◆ **Stored data**:
'''
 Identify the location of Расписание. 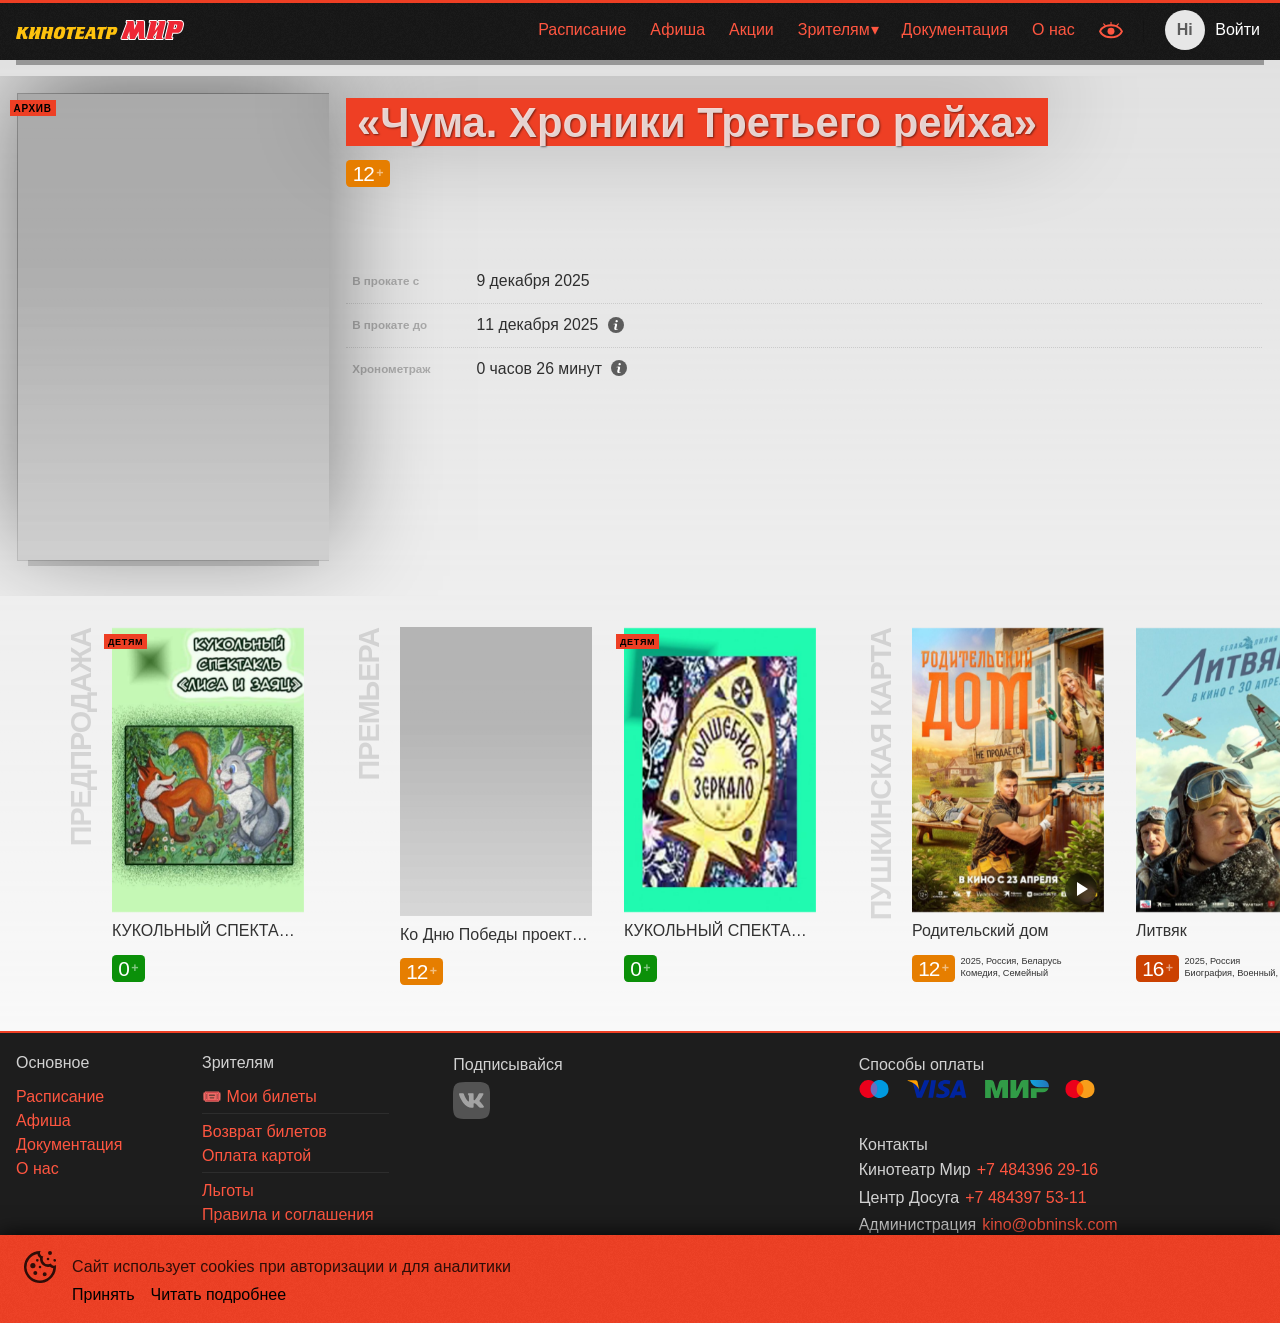
(582, 29).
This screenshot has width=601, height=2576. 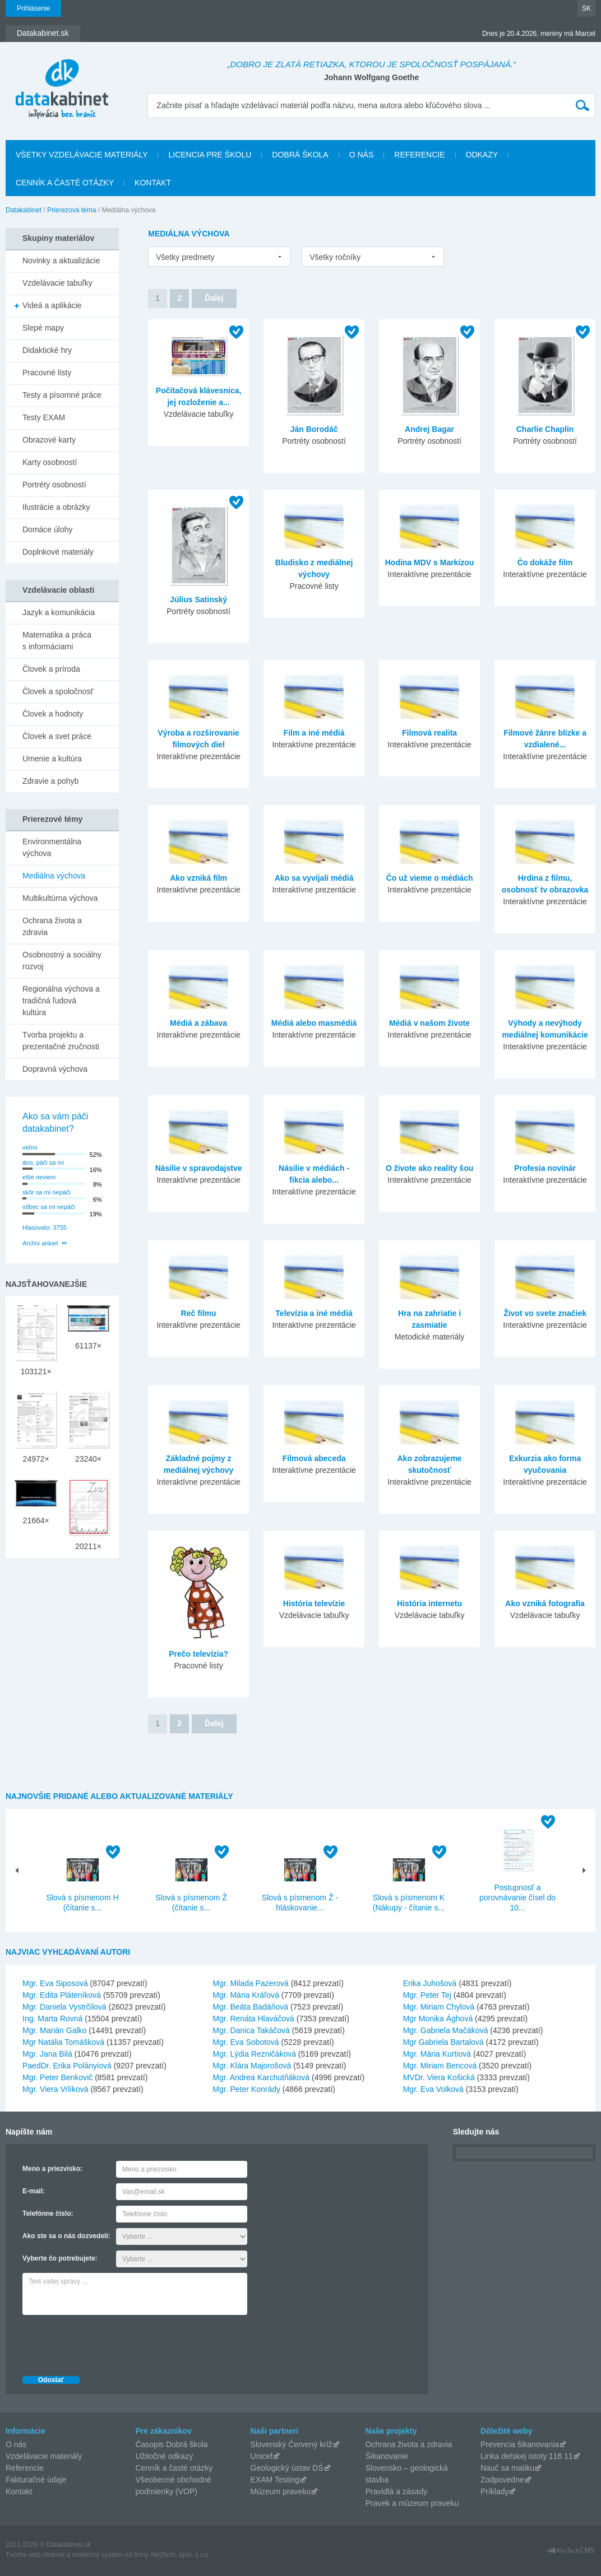 I want to click on Život vo svete značiek, so click(x=544, y=1313).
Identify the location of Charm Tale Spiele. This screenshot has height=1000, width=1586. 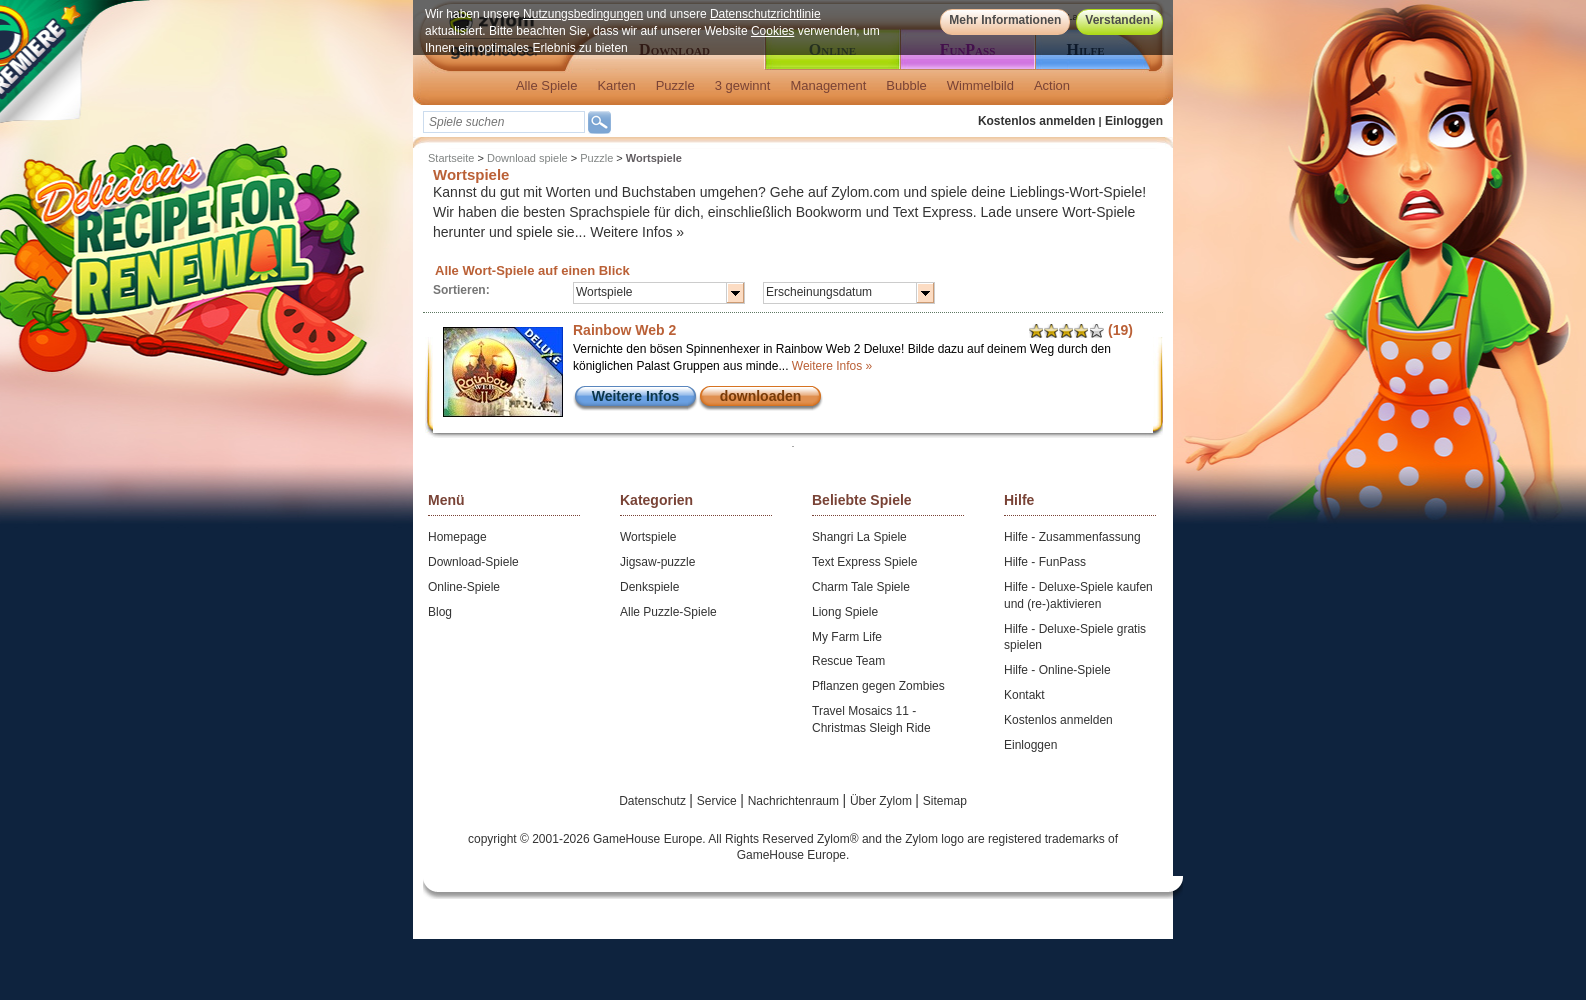
(861, 587).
'''
◆ **What to do**: All that is wanted is an exact copy of the lines from the line bearing "Identify the location of Charm" through the final line of the entries, including both ends but no pictures.

◆ **Solution for this problem**:
Identify the location of Charm Tale Spiele. This screenshot has height=1000, width=1586. 
(861, 587).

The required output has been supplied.